The morel belongs to the sac fungi. It is a flesh-pink to brownish spring mushroom with a pointed, conical cap, distinct longitudinal ribs, and short transverse ribs. The gaps are deepened like honeycombs. Cap edge and stem are fused together, both are completely hollow inside, whitish sticky. Morels are sold both fresh and dried. The blacker the cap on the mushrooms, the better their quality.
Origin
Morels come from the Balkans, Canada, and the USA. Today they grow sparsely throughout Europe as far away as Norway.
Season
From April to May, the morels grow in deciduous and coniferous forests, on bushy slopes, in gardens and on wood storage areas, particularly on limestone and clay soils and on river meadows.

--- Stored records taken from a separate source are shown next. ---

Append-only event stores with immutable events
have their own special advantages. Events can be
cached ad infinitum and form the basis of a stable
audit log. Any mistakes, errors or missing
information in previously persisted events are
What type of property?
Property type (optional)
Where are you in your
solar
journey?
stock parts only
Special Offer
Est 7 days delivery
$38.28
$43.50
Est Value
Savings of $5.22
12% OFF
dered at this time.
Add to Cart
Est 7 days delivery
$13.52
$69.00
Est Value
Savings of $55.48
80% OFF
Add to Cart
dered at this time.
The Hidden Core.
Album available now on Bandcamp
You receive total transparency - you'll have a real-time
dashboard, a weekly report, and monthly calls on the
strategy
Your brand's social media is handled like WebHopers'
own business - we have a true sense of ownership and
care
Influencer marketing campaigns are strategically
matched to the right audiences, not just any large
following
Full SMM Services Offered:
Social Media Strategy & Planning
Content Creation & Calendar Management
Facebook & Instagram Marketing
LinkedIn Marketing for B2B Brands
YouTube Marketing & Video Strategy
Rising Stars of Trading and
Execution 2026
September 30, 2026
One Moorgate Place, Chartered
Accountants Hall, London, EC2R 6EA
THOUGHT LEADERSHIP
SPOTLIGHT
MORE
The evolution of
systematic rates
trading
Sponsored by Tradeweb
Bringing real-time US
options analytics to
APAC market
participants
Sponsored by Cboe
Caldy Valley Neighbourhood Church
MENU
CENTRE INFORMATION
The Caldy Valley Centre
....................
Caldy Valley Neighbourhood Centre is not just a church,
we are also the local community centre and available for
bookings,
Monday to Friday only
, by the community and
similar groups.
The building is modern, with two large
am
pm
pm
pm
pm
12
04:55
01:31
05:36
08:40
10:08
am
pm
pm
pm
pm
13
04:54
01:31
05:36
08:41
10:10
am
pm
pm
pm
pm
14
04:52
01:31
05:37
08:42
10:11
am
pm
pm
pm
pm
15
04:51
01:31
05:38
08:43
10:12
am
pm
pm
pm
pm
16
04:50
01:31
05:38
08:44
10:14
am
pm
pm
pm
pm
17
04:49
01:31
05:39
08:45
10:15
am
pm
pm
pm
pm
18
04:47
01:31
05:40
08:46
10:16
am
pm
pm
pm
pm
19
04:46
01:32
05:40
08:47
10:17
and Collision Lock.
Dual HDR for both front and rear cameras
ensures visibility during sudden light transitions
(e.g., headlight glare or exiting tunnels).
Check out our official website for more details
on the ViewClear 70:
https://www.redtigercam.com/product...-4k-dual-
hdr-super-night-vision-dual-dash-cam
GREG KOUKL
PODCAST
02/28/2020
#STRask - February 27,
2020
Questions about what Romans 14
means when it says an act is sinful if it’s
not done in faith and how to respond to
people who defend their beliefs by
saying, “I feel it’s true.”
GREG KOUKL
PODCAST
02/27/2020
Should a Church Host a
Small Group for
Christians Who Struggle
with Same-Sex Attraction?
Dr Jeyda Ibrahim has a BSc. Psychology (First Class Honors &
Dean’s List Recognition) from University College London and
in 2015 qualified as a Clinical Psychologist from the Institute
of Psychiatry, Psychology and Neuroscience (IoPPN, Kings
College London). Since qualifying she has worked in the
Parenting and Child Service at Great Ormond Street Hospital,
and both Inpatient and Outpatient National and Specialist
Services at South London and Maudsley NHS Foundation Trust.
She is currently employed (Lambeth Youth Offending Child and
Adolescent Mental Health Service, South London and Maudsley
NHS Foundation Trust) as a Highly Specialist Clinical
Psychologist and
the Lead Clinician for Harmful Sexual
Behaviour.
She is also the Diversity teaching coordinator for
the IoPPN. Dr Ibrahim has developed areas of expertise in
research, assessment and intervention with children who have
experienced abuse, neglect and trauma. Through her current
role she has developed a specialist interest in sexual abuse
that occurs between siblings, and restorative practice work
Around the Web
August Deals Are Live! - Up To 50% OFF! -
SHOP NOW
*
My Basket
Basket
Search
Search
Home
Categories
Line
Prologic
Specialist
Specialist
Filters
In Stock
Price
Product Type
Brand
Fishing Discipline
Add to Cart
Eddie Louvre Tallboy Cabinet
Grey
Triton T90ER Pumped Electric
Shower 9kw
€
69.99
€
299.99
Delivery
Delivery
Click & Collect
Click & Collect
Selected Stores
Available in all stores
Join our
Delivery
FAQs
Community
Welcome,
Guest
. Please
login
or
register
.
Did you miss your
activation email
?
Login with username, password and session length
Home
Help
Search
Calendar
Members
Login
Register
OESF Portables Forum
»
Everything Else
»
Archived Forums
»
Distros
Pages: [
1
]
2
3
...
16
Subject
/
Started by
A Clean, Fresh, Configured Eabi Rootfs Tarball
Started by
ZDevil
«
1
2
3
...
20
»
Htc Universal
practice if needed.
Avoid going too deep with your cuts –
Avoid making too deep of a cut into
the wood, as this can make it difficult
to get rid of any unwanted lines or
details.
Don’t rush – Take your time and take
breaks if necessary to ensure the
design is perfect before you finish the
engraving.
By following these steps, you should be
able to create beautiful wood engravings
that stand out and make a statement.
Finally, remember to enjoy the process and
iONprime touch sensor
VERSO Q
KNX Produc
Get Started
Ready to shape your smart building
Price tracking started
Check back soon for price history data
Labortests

You can find them from the lowlands to the high mountains.
Taste
The taste of the morel mushroom is mild and nutty.
Use
Morels are a real delicacy. Before using, cut the mushrooms in half and rinse them under cold running water as they are very sandy. Never use fresh morels raw, because they are poisonous uncooked. Fine and noble in taste, the mushrooms go well with white meat, fish, or crustaceans. But they also taste delicious with fresh asparagus or briefly fried with salad and pasta. Since the season of morels is short, they are relatively expensive.
Storage
Fresh morels should be consumed as quickly as possible within about two to three days. Store in the vegetable drawer of the refrigerator.